Andrea Doyle: The Office of Chehalis Basin was created by our state legislature in 2016, after about a decade of work initiated by former Washington State Governor Christine Gregoire. After the basin experienced devastating floods in 2007 and 2009, she convened a work group of community leaders and stakeholders to develop a long-term plan to protect basin communities from future catastrophic flood damage while also restoring aquatic species. The legislature later elevated its work into a formal state office and placed it under the direction and oversight of an independent board, the Chehalis Basin Board. We now work out of the Washington State Department of Ecology.
Municipal Water Leader: Please tell us about the Chehalis basin’s geographic and environmental characteristics.
Andrea Doyle: The Chehalis basin is a truly unique and special place. It is located in southwestern Washington, about halfway between Seattle and Portland, and is the state’s second-largest river drainage system. The 2,700‑square-mile watershed boasts more than 3,400 miles of rivers and streams. The Chehalis River itself is more than 125 miles long and drains into the Pacific Ocean through a large estuarine bay called Grays Harbor, which is midway between two much-better-known geographical features: Puget Sound and the mouth of the Columbia River.
Geographically, our basin covers 10 distinct ecological zones and includes densely forested old-growth areas, rolling mountain foothills, fertile farmlands, valley floors, and marshlands along the Pacific Ocean. The Chehalis River and its tributaries are home to some of the most culturally and ecologically important species in our region, including steelhead and seven types of salmon, including Chinook, coho, and chum salmon, just to name a few. It’s also the only remaining river basin in the state of Washington where no salmon species are listed as threatened or endangered under the federal Endangered Species Act. One fun fact about our basin is that it also home to Washington State’s most diverse assemblage of amphibians, such as frogs, toads, and salamanders.
Municipal Water Leader: Would you tell us about the basin’s human population?
Andrea Doyle: The current population of the basin is about 220,000 residents. The bulk of that population is centered along I-5, a major interstate highway that runs north-south from Canada to Mexico. The other population center is in the harbor area around the mouth of the Chehalis River. What we call the Chehalis basin today is made up of the ancestral lands of many different tribes. Two of those sovereign nations continue to reside in and use the basin today: The Confederated Tribes of the Chehalis Reservation reside in the heart of the basin, and the Quinault Indian Nation has treaty-protected rights to fish, hunt, and gather in part of the basin. People in the Chehalis watershed remain closely connected to the land and river system, with working forests and farmlands making up a large percentage of the basin’s land uses, and commercial and recreational fishing contributing significantly to the region’s economy.
Municipal Water Leader: How was the Chehalis Basin Strategy launched?
Andrea Doyle: As I mentioned, it was initiated as a community working group by former Washington State Governor Christine Gregoire. The early work aimed to increase our scientific understanding of the hydrology of the basin as well as the fishery science relating to it. A major effort was undertaken to do what we call a programmatic environmental impact statement, which is a broad-scale, planning-level review of different approaches and options that could address both the fish and the flood objectives of the strategy. That resulted in a robust body of science that informed project selection and now informs the policy work that folks are engaged in.
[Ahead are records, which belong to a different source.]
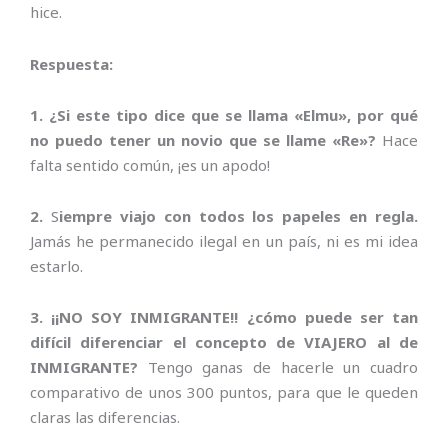
hice.
Respuesta:
1. ¿Si este tipo dice que se llama «Elmu», por qué
no puedo tener un novio que se llame «Re»?
Hace
falta sentido común, ¡es un apodo!
2.
S
iempre viajo con todos los papeles en regla.
Jamás he permanecido ilegal en un país, ni es mi idea
estarlo.
3.
¡¡NO SOY INMIGRANTE!! ¿cómo puede ser tan
difícil diferenciar el concepto de VIAJERO al de
INMIGRANTE?
Tengo ganas de hacerle un cuadro
comparativo de unos 300 puntos, para que le queden
claras las diferencias.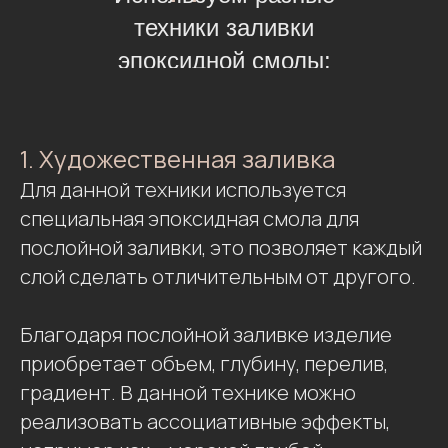
техники заливки
эпоксидной смолы:
1. Художественная заливка
Для данной техники используется
специальная эпоксидная смола для
послойной заливки, это позволяет каждый
слой сделать отличительным от другого.
Благодаря послойной заливке изделие
приобретает объем, глубину, перелив,
градиент. В данной технике можно
реализовать ассоциативные эффекты,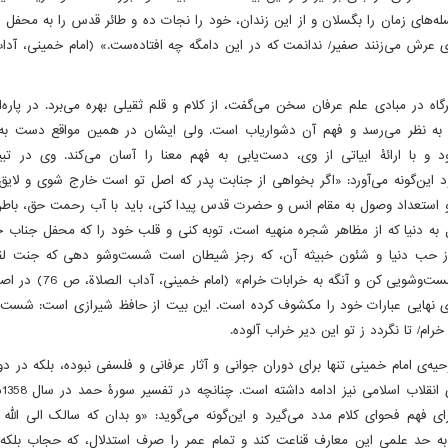
ه‌های زمان را بگسلان و از این زندان، خود را نجات ده و طائر قدس را به محفل ا
‌ی عرش می‌زنند صفیر/ ندانمت که در این دامگه چه افتاده‌‌ست.» (امام خمینی، آد
اه در مبادی علم عرفان سخن می‌گفت، از کلام و قلم ثقیلی بهره می‌برد. در پاره‌ای
 به نظر می‌رسد و فهم آن دشواریاب است. ولی ایشان در همین مواقع دست به
 و با ارائۀ ابیاتی از وی، دست‌یابی به فهم معنا را آسان می‌کند. وی در تبیی
د این‌گونه می‌آورد: «اگر بخواهی از جنابت پدر که اصل تو است خارج شوی و لای
استعداد وصول به مقام انس و حضرت قدس پیدا کنی، باید با آب رحمت حق، باط
ل به دنیا که از مظاهر شجره منهیه است، توبه کنی و قلب خود را که محفل جناب 
 حب دنیا و شئون خبیثه آن، که رجز شیطان است شست‌وشو دهی که جنت لق
پاکان است، شست‌وشویی کن و آنگه به خر
ی نهایی عبارات خود را مکشوف کرده است. این بیت از حافظ شیرازی است: شست‌
خرام/ تا نگردد ز تو این دیر خراب آلوده.
ه‌ی امام خمینی تنها برای دوران جوانی و آثار عرفانی و فلسفی نبوده، بلکه در دو
و 
ای فهم فحوای کلام مدد می‌گیرد و این‌گونه می‌گوید: «و بدان که سالک الی الل
ید به حد علمی این معارف قناعت کند و تمام عمر را صرف استدلال، که حجاب بلک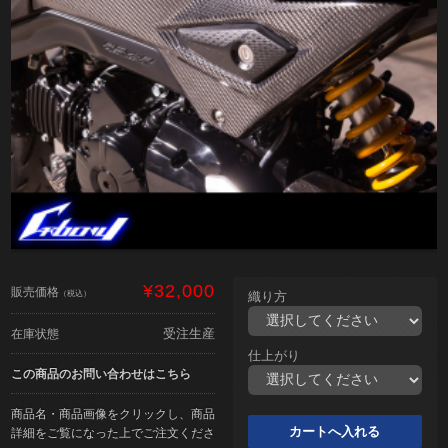
¥32,000
販売価格
（税込）
織り方
受注生産
在庫状態
仕上がり
この商品のお問い合わせはこちら
商品名・商品画像をクリックし、商品
詳細をご覧になった上でご注文くださ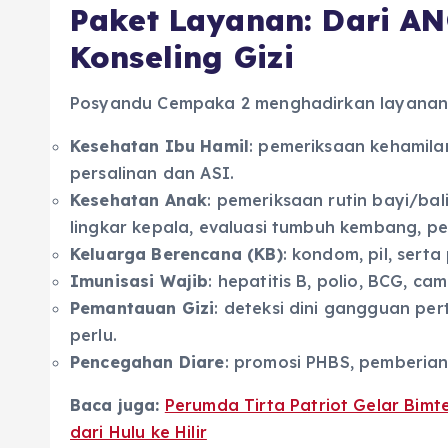
Paket Layanan: Dari AN
Konseling Gizi
Posyandu Cempaka 2 menghadirkan layanan 
Kesehatan Ibu Hamil
: pemeriksaan kehamila
persalinan dan ASI.
Kesehatan Anak
: pemeriksaan rutin bayi/ba
lingkar kepala, evaluasi tumbuh kembang, p
Keluarga Berencana (KB)
: kondom, pil, ser
Imunisasi Wajib
: hepatitis B, polio, BCG, c
Pemantauan Gizi
: deteksi dini gangguan per
perlu.
Pencegahan Diare
: promosi PHBS, pemberian o
Baca juga:
Perumda Tirta Patriot Gelar Bim
dari Hulu ke Hilir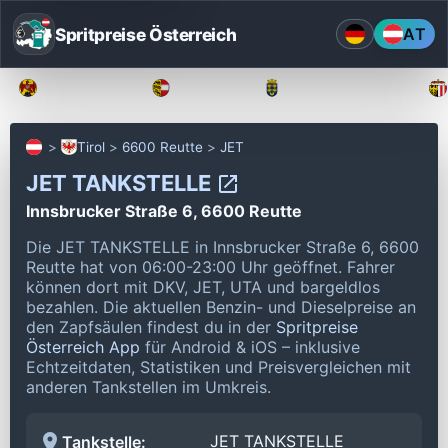
Spritpreise Österreich
AT
Burgenland
Kärnten
Niederösterreich
Tirol
6600 Reutte
JET
JET TANKSTELLE
Innsbrucker Straße 6, 6600 Reutte
Die JET TANKSTELLE in Innsbrucker Straße 6, 6600
Reutte hat von 06:00-23:00 Uhr geöffnet.
Fahrer
können dort mit DKV, JET, UTA und bargeldlos
bezahlen.
Die aktuellen Benzin- und Dieselpreise an
den Zapfsäulen findest du in der
Spritpreise
Österreich App
für Android & iOS – inklusive
Echtzeitdaten, Statistiken und Preisvergleichen mit
anderen Tankstellen im Umkreis.
JET TANKSTELLE
Tankstelle: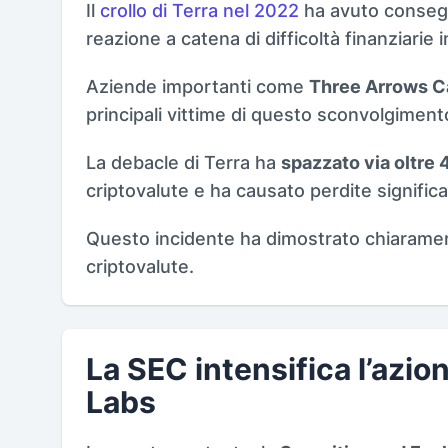
Il
crollo di Terra nel 2022
ha avuto consegu
reazione a catena di difficoltà finanziarie i
Aziende importanti come
Three Arrows Ca
principali vittime di questo sconvolgiment
La debacle di Terra ha
spazzato via oltre 4
criptovalute e ha causato perdite significat
Questo incidente ha dimostrato chiarame
criptovalute.
La SEC intensifica l’azio
Labs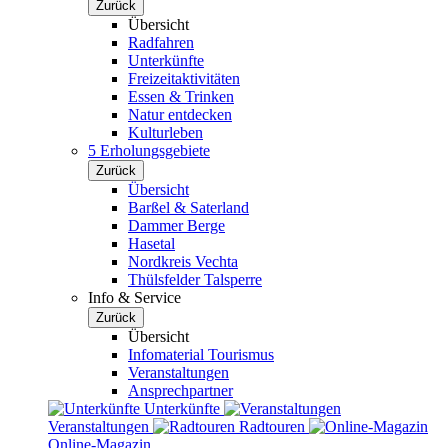
Zurück
Übersicht
Radfahren
Unterkünfte
Freizeitaktivitäten
Essen & Trinken
Natur entdecken
Kulturleben
5 Erholungsgebiete
Zurück
Übersicht
Barßel & Saterland
Dammer Berge
Hasetal
Nordkreis Vechta
Thülsfelder Talsperre
Info & Service
Zurück
Übersicht
Infomaterial Tourismus
Veranstaltungen
Ansprechpartner
Unterkünfte
Veranstaltungen
Radtouren
Online-Magazin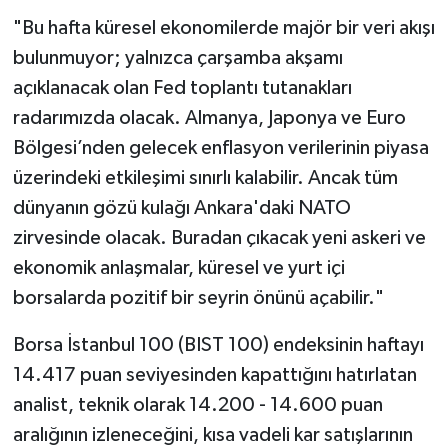
"Bu hafta küresel ekonomilerde majör bir veri akışı
bulunmuyor; yalnızca çarşamba akşamı
açıklanacak olan Fed toplantı tutanakları
radarımızda olacak. Almanya, Japonya ve Euro
Bölgesi’nden gelecek enflasyon verilerinin piyasa
üzerindeki etkileşimi sınırlı kalabilir. Ancak tüm
dünyanın gözü kulağı Ankara'daki NATO
zirvesinde olacak. Buradan çıkacak yeni askeri ve
ekonomik anlaşmalar, küresel ve yurt içi
borsalarda pozitif bir seyrin önünü açabilir."
Borsa İstanbul 100 (BIST 100) endeksinin haftayı
14.417 puan seviyesinden kapattığını hatırlatan
analist, teknik olarak 14.200 - 14.600 puan
aralığının izleneceğini, kısa vadeli kar satışlarının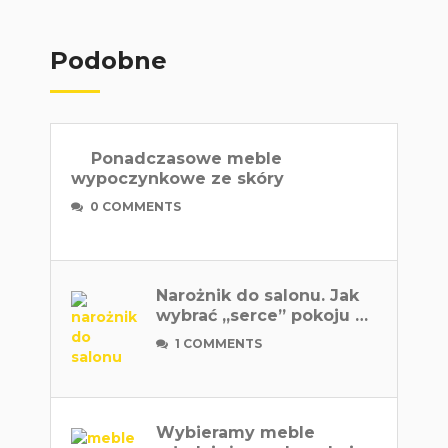
Podobne
Ponadczasowe meble
wypoczynkowe ze skóry
0 COMMENTS
Narożnik do salonu. Jak
wybrać „serce” pokoju …
1 COMMENTS
Wybieramy meble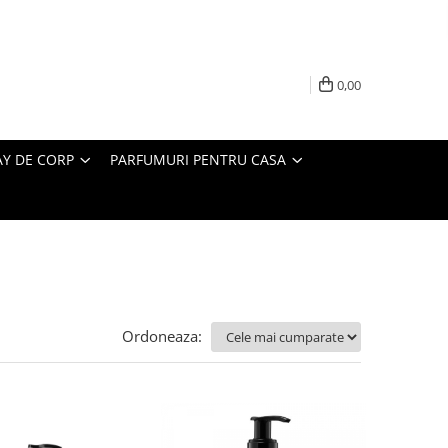
0,00
AY DE CORP
PARFUMURI PENTRU CASA
Ordoneaza: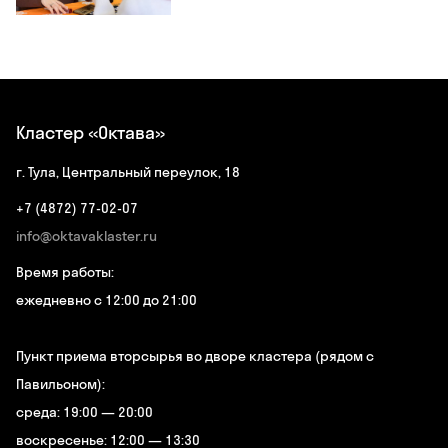
Кластер «Октава»
г. Тула, Центральный переулок, 18
+7 (4872) 77-02-07
info@oktavaklaster.ru
Время работы:
ежедневно с 12:00 до 21:00
Пункт приема вторсырья во дворе кластера (рядом с
Павильоном):
среда: 19:00 — 20:00
воскресенье: 12:00 — 13:30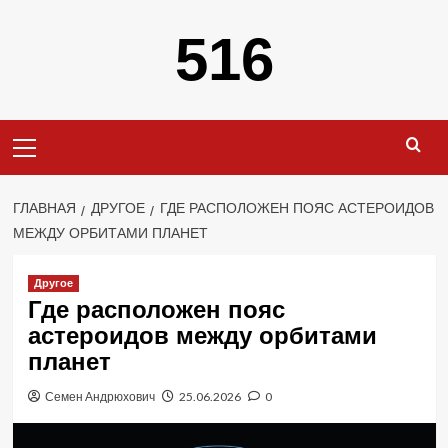
Перейти
516
к
содержимому
Основное
меню
ГЛАВНАЯ
ДРУГОЕ
ГДЕ РАСПОЛОЖЕН ПОЯС АСТЕРОИДОВ
МЕЖДУ ОРБИТАМИ ПЛАНЕТ
Другое
Где расположен пояс
астероидов между орбитами
планет
Семен Андрюхович
25.06.2026
0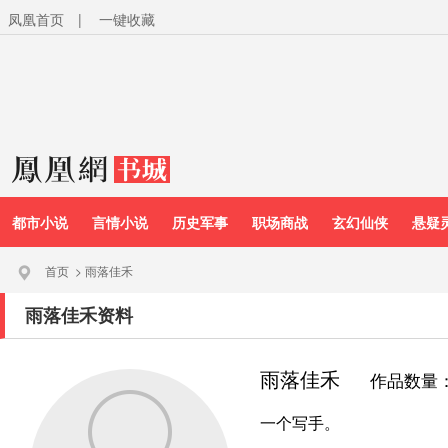
凤凰首页
|
一键收藏
都市小说
言情小说
历史军事
职场商战
玄幻仙侠
悬疑
首页
>
雨落佳禾
雨落佳禾资料
雨落佳禾
作品数量
一个写手。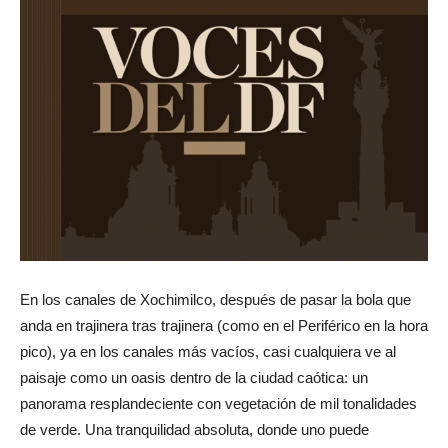
En los canales de Xochimilco, después de pasar la bola que
anda en trajinera tras trajinera (como en el Periférico en la hora
pico), ya en los canales más vacíos, casi cualquiera ve al
paisaje como un oasis dentro de la ciudad caótica: un
panorama resplandeciente con vegetación de mil tonalidades
de verde. Una tranquilidad absoluta, donde uno puede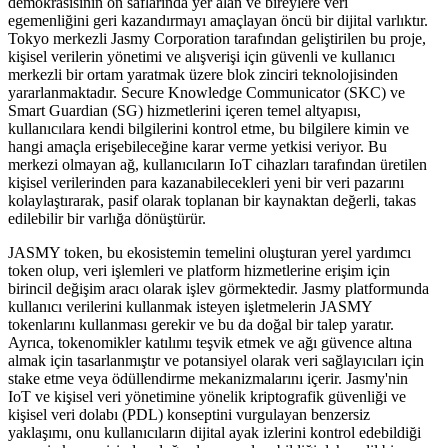
demokrasisinin ön saflarında yer alan ve bireylere veri
egemenliğini geri kazandırmayı amaçlayan öncü bir dijital varlıktır.
Tokyo merkezli Jasmy Corporation tarafından geliştirilen bu proje,
kişisel verilerin yönetimi ve alışverişi için güvenli ve kullanıcı
merkezli bir ortam yaratmak üzere blok zinciri teknolojisinden
yararlanmaktadır. Secure Knowledge Communicator (SKC) ve
Smart Guardian (SG) hizmetlerini içeren temel altyapısı,
kullanıcılara kendi bilgilerini kontrol etme, bu bilgilere kimin ve
hangi amaçla erişebileceğine karar verme yetkisi veriyor. Bu
merkezi olmayan ağ, kullanıcıların IoT cihazları tarafından üretilen
kişisel verilerinden para kazanabilecekleri yeni bir veri pazarını
kolaylaştırarak, pasif olarak toplanan bir kaynaktan değerli, takas
edilebilir bir varlığa dönüştürür.
JASMY token, bu ekosistemin temelini oluşturan yerel yardımcı
token olup, veri işlemleri ve platform hizmetlerine erişim için
birincil değişim aracı olarak işlev görmektedir. Jasmy platformunda
kullanıcı verilerini kullanmak isteyen işletmelerin JASMY
tokenlarını kullanması gerekir ve bu da doğal bir talep yaratır.
Ayrıca, tokenomikler katılımı teşvik etmek ve ağı güvence altına
almak için tasarlanmıştır ve potansiyel olarak veri sağlayıcıları için
stake etme veya ödüllendirme mekanizmalarını içerir. Jasmy'nin
IoT ve kişisel veri yönetimine yönelik kriptografik güvenliği ve
kişisel veri dolabı (PDL) konseptini vurgulayan benzersiz
yaklaşımı, onu kullanıcıların dijital ayak izlerini kontrol edebildiği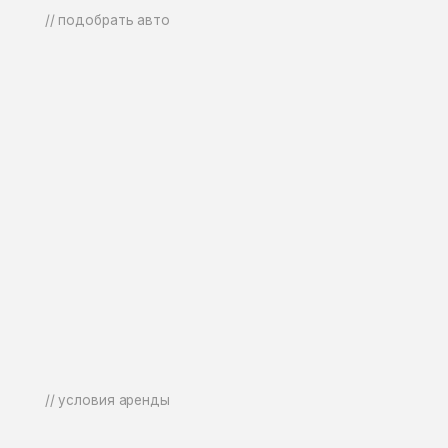
или 
Наш 
// условия аренды
[ 
В
В
[ 
П
В
М
Если
В
У
[ 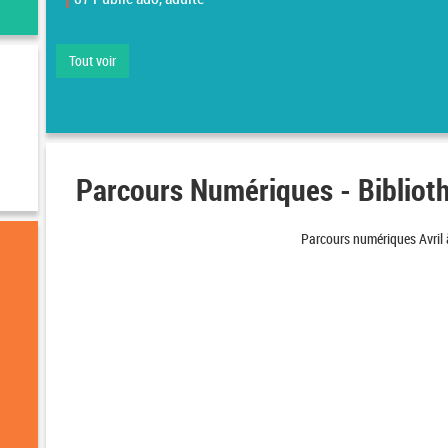
Tout voir
Parcours Numériques - Bibliot
Parcours numériques Avril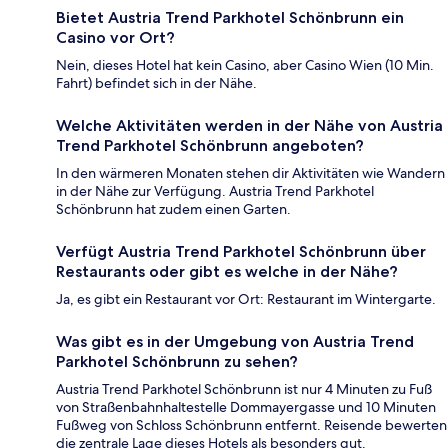
Bietet Austria Trend Parkhotel Schönbrunn ein
Casino vor Ort?
Nein, dieses Hotel hat kein Casino, aber Casino Wien (10 Min.
Fahrt) befindet sich in der Nähe.
Welche Aktivitäten werden in der Nähe von Austria
Trend Parkhotel Schönbrunn angeboten?
In den wärmeren Monaten stehen dir Aktivitäten wie Wandern
in der Nähe zur Verfügung. Austria Trend Parkhotel
Schönbrunn hat zudem einen Garten.
Verfügt Austria Trend Parkhotel Schönbrunn über
Restaurants oder gibt es welche in der Nähe?
Ja, es gibt ein Restaurant vor Ort: Restaurant im Wintergarte.
Was gibt es in der Umgebung von Austria Trend
Parkhotel Schönbrunn zu sehen?
Austria Trend Parkhotel Schönbrunn ist nur 4 Minuten zu Fuß
von Straßenbahnhaltestelle Dommayergasse und 10 Minuten
Fußweg von Schloss Schönbrunn entfernt. Reisende bewerten
die zentrale Lage dieses Hotels als besonders gut.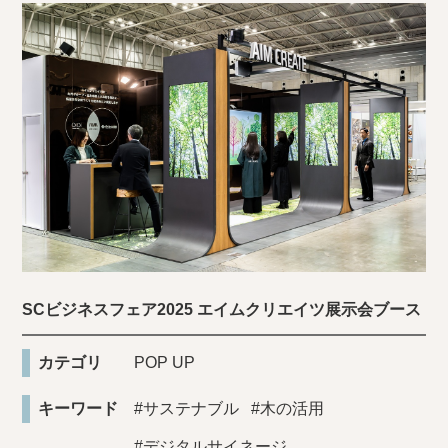
SCビジネスフェア2025 エイムクリエイツ展示会ブース
カテゴリ
POP UP
キーワード
#サステナブル
#木の活用
#デジタルサイネージ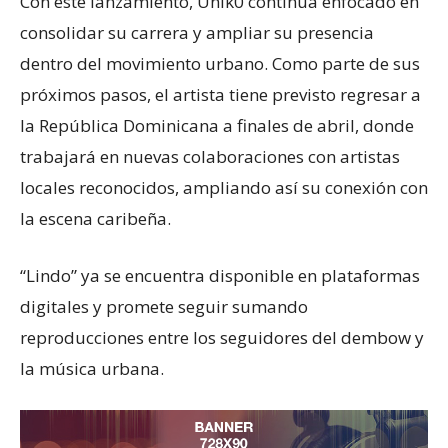
Con este lanzamiento, Unik0 continúa enfocado en
consolidar su carrera y ampliar su presencia
dentro del movimiento urbano. Como parte de sus
próximos pasos, el artista tiene previsto regresar a
la República Dominicana a finales de abril, donde
trabajará en nuevas colaboraciones con artistas
locales reconocidos, ampliando así su conexión con
la escena caribeña.
“Lindo” ya se encuentra disponible en plataformas
digitales y promete seguir sumando
reproducciones entre los seguidores del dembow y
la música urbana.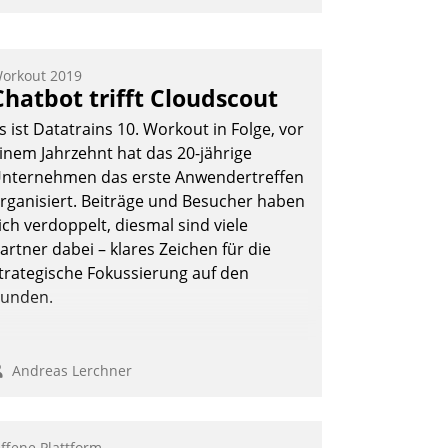
nwendertreffen am 27. April 2022
rhielten die Teilnehmerinnen und
eilnehmer kurzweilige Einblicke in
orkout 2019
Chatbot trifft Cloudscout
nnovative Cloud-Strategien und -
ösungen mit hohem Zukunftspotenzial.
s ist Datatrains 10. Workout in Folge, vor
inem Jahrzehnt hat das 20-jährige
nternehmen das erste Anwendertreffen
rganisiert. Beiträge und Besucher haben
Andreas Lerchner
ich verdoppelt, diesmal sind viele
artner dabei – klares Zeichen für die
trategische Fokussierung auf den
unden.
Andreas Lerchner
ffene Plattform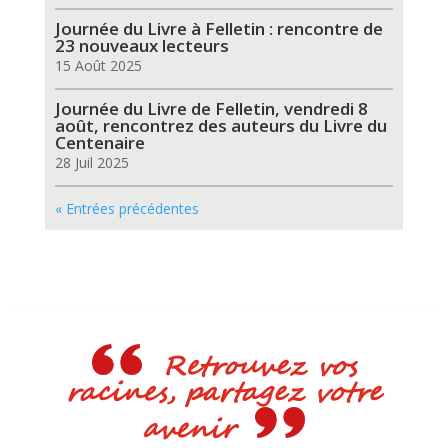
Journée du Livre à Felletin : rencontre de
23 nouveaux lecteurs
15 Août 2025
Journée du Livre de Felletin, vendredi 8
août, rencontrez des auteurs du Livre du
Centenaire
28 Juil 2025
« Entrées précédentes
Retrouvez vos
racines, partagez votre
avenir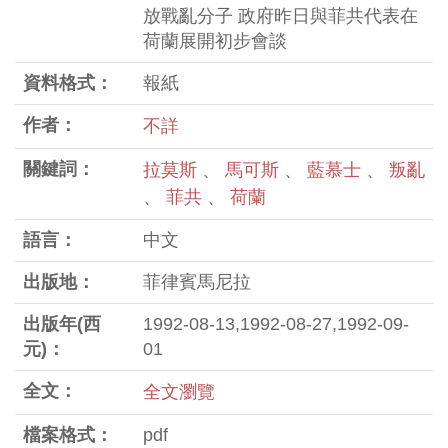
放戰亂分子 政府昨日與菲共代表在
荷蘭展開初步會談
資料格式：
報紙
作者：
不詳
關鍵詞：
拉莫斯
、
馬可斯
、
藍慕士
、
叛亂
、
菲共
、
荷蘭
語言：
中文
出版地：
菲律賓馬尼拉
出版年(西
1992-08-13,1992-08-27,1992-09-
元)：
01
全文：
全文瀏覽
檔案格式：
pdf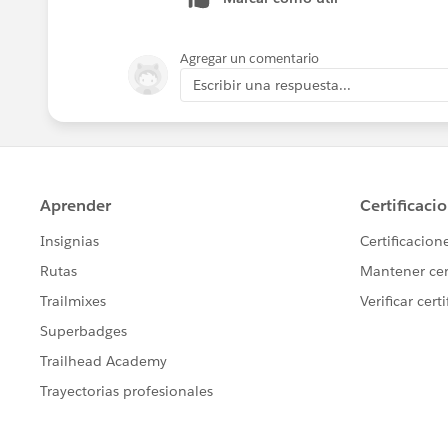
Agregar un comentario
Escribir una respuesta...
Municipal Water Leader: Was that initial analysis carried out by the Office of Chehalis Basin?
Andrea Doyle: The programmatic review was performed under the direction of the Department of Ecology, the Department of Fish and Wildlife, and other state agencies. It was done with the assistance of many external consultants specializing in a variety of disciplines and resource areas. For example, consultants assisted with hydrology and hydrologic modeling and analysis, wetlands and vegetation analysis, fisheries modeling, geology and geotechnical engineering analysis, and land use and transportation analysis, to name a few.
Municipal Water Leader: What is the main problem that the Chehalis Basin Strategy is designed to address?
Andrea Doyle: The strategy was launched in 2010 to meet two of the basin’s biggest challenges by reversing the decline of salmon and other aquatic species and protecting communities from catastrophic flood damage. The floods of 2007 and 2009 were some of the most damaging floods we’ve experienced. Five of the basin’s largest floods on record occurred in the last 35 years. As climate change continues to increase the scale and the frequency of major floods around the world, the Chehalis basin is predicted to see more-frequent atmospheric river events, which will unleash 25–50 percent more precipitation than storms in the past. We’ve also seen that while aquatic species like salmon are not currently listed, several of them are on the brink. In the upper basin, salmon and steelhead populations are predicted to decline by another 70 percent from currently depleted levels if we don’t implement aggressive protection and restoration actions. It is the urgency that comes with knowing that both issues are going to get worse if we don’t take bold and aggressive action that has caused people to solidify around this collaborative process.
Municipal Water Leader: What are the main goals of the strategy?
Andrea Doyle: We have a unique opportunity to address our dual goals of fish and flood protection together through a thoughtful and integrated approach. We know there is not any single simple solution to meet either of these important objectives on its own, so our goal is to use multiple reinforcing actions at every scale to make the basin safer and more resilient for both humans and aquatic species.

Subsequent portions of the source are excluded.